#### SUPPLIED DATA:

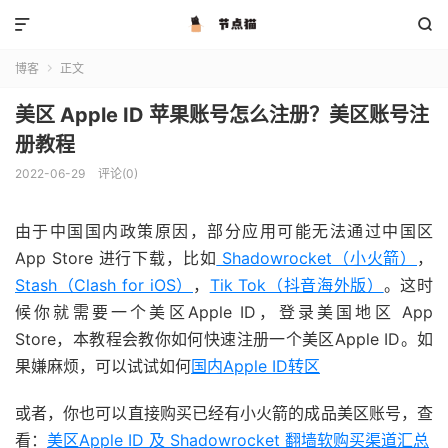


博客
正文

美区 Apple ID 苹果账号怎么注册？美区账号注
册教程
2022-06-29
评论(0)
由于中国国内政策原因，部分应用可能无法通过中国区
App Store 进行下载，比如
Shadowrocket（小火箭）
，
Stash（Clash for iOS）
，
Tik Tok（抖音海外版）
。这时
候你就需要一个美区Apple ID，登录美国地区 App
Store，本教程会教你如何快速注册一个美区Apple ID。如
果嫌麻烦，可以试试如何
国内Apple ID转区
或者，你也可以直接购买已经有小火箭的成品美区账号，查
看：
美区Apple ID 及 Shadowrocket 翻墙软购买渠道汇总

#### PROBLEM DETAILS:
Show all lines in the entries above where the word "Store" appears.

#### RESPONSE AREA:
App Store 进行下载，比如
Store，本教程会教你如何快速注册一个美区Apple ID。如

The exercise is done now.